İşe iade davası için gerekli olan şartlar aşağıdaki şekilde sıralanabilir:
* İş Kanunu kapsamında çalışıyor olmak,
* İşyerinde 30 veya daha fazla işçinin çalışıyor olması,
* 6 aylık kıdeme sahip olmak,
* Belirsiz süreli iş sözleşmesi ile çalışıyor olmak,
* İşveren tarafından iş sözleşmesinin keyfi veya geçerli bir sebebe dayanmaksızın feshedilmesi,
* İşveren vekili ve yardımcısı olmamak,
* Arabulucu nezdinde anlaşma sağlanamaması.
Yukarıda yazılı şartların birlikte sağlanmaması halinde işçi, iş güvencesine sahip olamayacaktır. İş güvencesi kapsamında olmayan işçilerin işe iade davası açma hakları bulunmamaktadır. Bu doğrultuda kötüniyet tazminatı gündeme gelmektedir.

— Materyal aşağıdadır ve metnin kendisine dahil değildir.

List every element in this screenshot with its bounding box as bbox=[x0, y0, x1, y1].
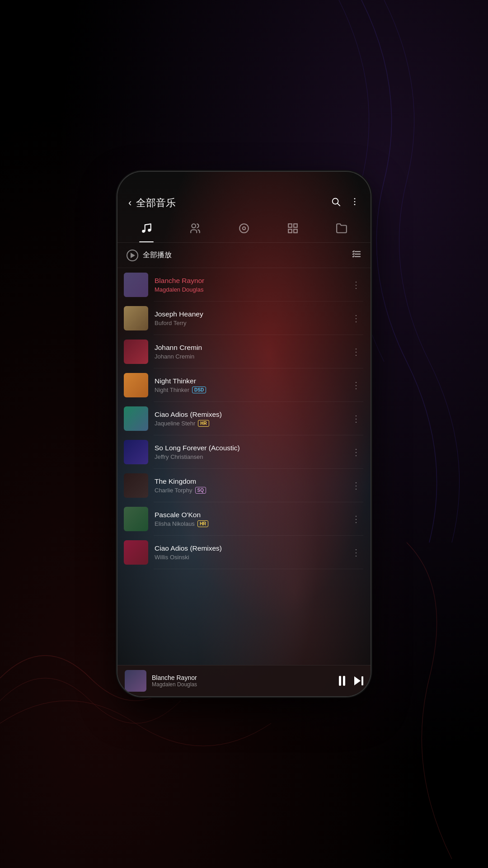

4857 sayılı İş Kanunu'nun 17'nci maddesinde "...18 inci maddenin birinci fıkrası uyarınca bu Kanunun 18, 19, 20 ve 21 inci maddelerinin uygulanma alanı dışında kalan işçilerin iş sözleşmesinin, fesih hakkının kötüye kullanılarak sona erdirildiği durumlarda işçiye bildirim süresinin üç katı tutarında tazminat ödenir. Fesih için bildirim şartına da uyulmaması ayrıca dördüncü fıkra uyarınca tazminat ödenmesini gerektirir."
Bu bağlamda, iş güvencesi kapsamında olmayan işçinin, iş sözleşmesinin işveren tarafından kötü niyetli olarak feshedilmesi sonucu ödenen tazminat, kötüniyet tazminatı olarak ifade edilmektedir.